1. Adaptive Learning:
An ability to learn how to do tasks based on the data given for training or initial experience.

2. Self-Organisation:
An ANN can create its own organisation or representation of the information it receives during learning time.

3. Real Time Operation:
ANN computations may be carried out in parallel, and special hardware devices are being designed and manufactured which take advantage of this capability.

4. Fault Tolerance via Redundant Information Coding:
Partial destruction of a network leads to the corresponding degradation of performance. However, some network capabilities may be retained even with major network damage.

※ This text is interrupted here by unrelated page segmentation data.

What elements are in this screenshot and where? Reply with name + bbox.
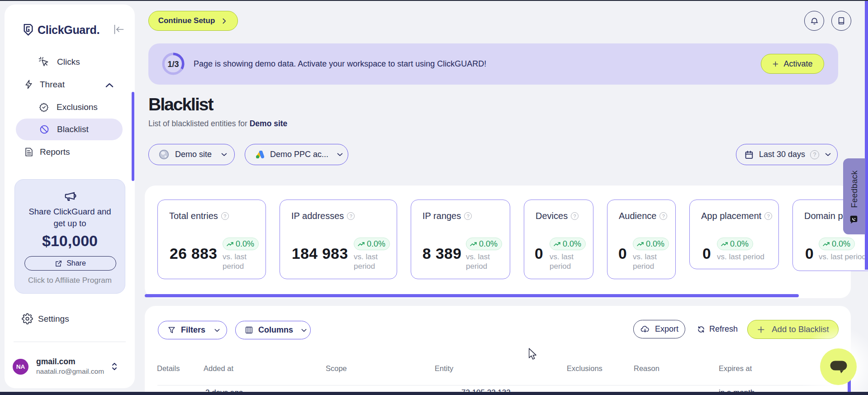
svg-text:1/3: 1/3 bbox=[167, 60, 179, 69]
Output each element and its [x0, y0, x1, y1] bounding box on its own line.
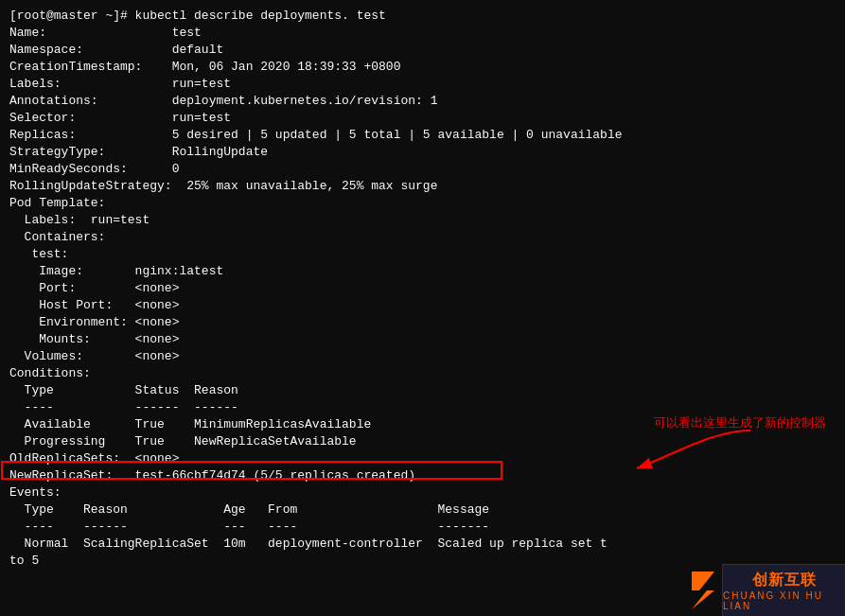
labels-line: Labels: run=test: [9, 76, 836, 93]
logo-pinyin: CHUANG XIN HU LIAN: [723, 590, 845, 611]
namespace-line: Namespace: default: [9, 42, 836, 59]
replicas-line: Replicas: 5 desired | 5 updated | 5 tota…: [9, 127, 836, 144]
podlabels-line: Labels: run=test: [9, 212, 836, 229]
events-header-line: Events:: [9, 484, 836, 502]
events-normal-line: Normal ScalingReplicaSet 10m deployment-…: [9, 536, 836, 553]
events-col-line: Type Reason Age From Message: [9, 502, 836, 519]
annotations-line: Annotations: deployment.kubernetes.io/re…: [9, 93, 836, 110]
conditions-line: Conditions:: [9, 365, 836, 382]
strategy-line: StrategyType: RollingUpdate: [9, 144, 836, 161]
image-line: Image: nginx:latest: [9, 263, 836, 280]
events-dash-line: ---- ------ --- ---- -------: [9, 519, 836, 536]
testcontainer-line: test:: [9, 246, 836, 263]
minready-line: MinReadySeconds: 0: [9, 161, 836, 178]
terminal-window: [root@master ~]# kubectl describe deploy…: [0, 0, 845, 616]
events-cont-line: to 5: [9, 553, 836, 570]
hostport-line: Host Port: <none>: [9, 297, 836, 314]
name-line: Name: test: [9, 25, 836, 42]
logo-icon: [689, 569, 717, 611]
cond-header-line: Type Status Reason: [9, 382, 836, 399]
mounts-line: Mounts: <none>: [9, 331, 836, 348]
company-logo: 创新互联 CHUANG XIN HU LIAN: [722, 564, 845, 616]
volumes-line: Volumes: <none>: [9, 348, 836, 365]
selector-line: Selector: run=test: [9, 110, 836, 127]
podtemplate-line: Pod Template:: [9, 195, 836, 212]
logo-chinese: 创新互联: [752, 571, 817, 590]
creation-line: CreationTimestamp: Mon, 06 Jan 2020 18:3…: [9, 59, 836, 76]
cmd-line: [root@master ~]# kubectl describe deploy…: [9, 8, 836, 25]
rollingstrategy-line: RollingUpdateStrategy: 25% max unavailab…: [9, 178, 836, 195]
annotation-arrow: [599, 426, 788, 478]
port-line: Port: <none>: [9, 280, 836, 297]
environment-line: Environment: <none>: [9, 314, 836, 331]
svg-marker-1: [692, 572, 714, 609]
containers-line: Containers:: [9, 229, 836, 246]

Neural networks process information in a similar way the human brain does. The network is composed of a large
number of highly interconnected processing elements (neurons) working in parallel to solve a specific problem.
Neural networks learn by example. They cannot be programmed to perform a specific task. An artificial neuron is
a device with many inputs and one output. The neuron has two modes of operation; the training mode and the using
mode. In the training mode, the neuron can be trained to fire (or not), for particular input patterns. In the using mode, when a taught input pattern is detected at the input, its associated output becomes the current output. If the input pattern does not belong in the taught list of input patterns, the firing rule is used to determine whether to fire or not.

Feed-forward networks:

The signals to travel one way only, from input to output. There is no feedback (loops) i.e. the output of any layer does not affect that same layer. Feed-forward ANNs tend to be straight forward networks that associate inputs with outputs. They are extensively used in pattern recognition.

Feedback networks:

Feedback networks can have signals travelling in both directions by introducing loops in the network. Feedback networks are very powerful and can get extremely complicated. Feedback networks are dynamic; their state is changing continuously until they reach an equilibrium point. They remain at the equilibrium point until the input changes and a new equilibrium needs to be found. Every neural network possesses knowledge which is contained in the values of the connections weights. Modifying the knowledge stored in the network as a function of experience implies a learning rule for changing the values of the weights.[6]

Deep Learning Algorithms:

Deep learning is a branch of machine learning based on a set of algorithms that attempt to model high level abstractions in data by using a deep graph with multiple processing layers, composed of multiple linear and non-linear
transformations.Theoretical results suggest that in order to learn the kind of complicated functions that can represent
high-level abstractions (e.g. in vision, language, and other AI level tasks), one may need deep architectures. Deep
architectures are composed of multiple levels of non-linear operations, such as in neural nets with many hidden layers or in complicated propositional formulae re-using many sub formulae. Searching the parameter space of deep architectures is a difficult task, but learning algorithms such as those for Deep Belief Networks have recently been proposed to tackle this problem with notable success, beating the state-of-the-art in certain areas.``Deep Learning'' algorithms can automatically learn feature representations (often from un-labeled data) thus avoiding a lot of time-consuming engineering. These algorithms are based on building massive artificial neural networks that were loosely inspired by cortical (brain) computations.Below image shows comparison of deep learning feature discovery process among other algorithms.Different deep learning libraries like Theano, h2o, mxnet etc. were used for recognition of alphabets and digits. The results obtained were analyzed and compared.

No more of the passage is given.